> **EXERCISE**
Pictures aside, each record should be reproduced exactly.

[Extracted page text data]
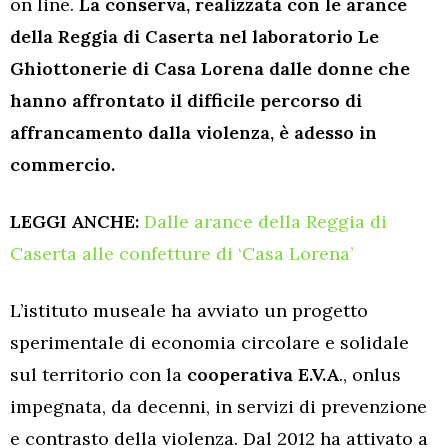
on line.
La conserva, realizzata con le arance
della Reggia di Caserta nel laboratorio Le
Ghiottonerie di Casa Lorena dalle donne che
hanno affrontato il difficile percorso di
affrancamento dalla violenza, è adesso in
commercio.
LEGGI ANCHE:
Dalle arance della Reggia di
Caserta alle confetture di ‘Casa Lorena’
L’istituto museale ha avviato un progetto
sperimentale di economia circolare e solidale
sul territorio con la
cooperativa E.V.A
., onlus
impegnata, da decenni, in servizi di prevenzione
e contrasto della violenza. Dal 2012 ha attivato a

> **SOLUTION FOR THIS EXERCISE**
on line.
La conserva, realizzata con le arance
della Reggia di Caserta nel laboratorio Le
Ghiottonerie di Casa Lorena dalle donne che
hanno affrontato il difficile percorso di
affrancamento dalla violenza, è adesso in
commercio.
LEGGI ANCHE:
Dalle arance della Reggia di
Caserta alle confetture di ‘Casa Lorena’
L’istituto museale ha avviato un progetto
sperimentale di economia circolare e solidale
sul territorio con la
cooperativa E.V.A
., onlus
impegnata, da decenni, in servizi di prevenzione
e contrasto della violenza. Dal 2012 ha attivato a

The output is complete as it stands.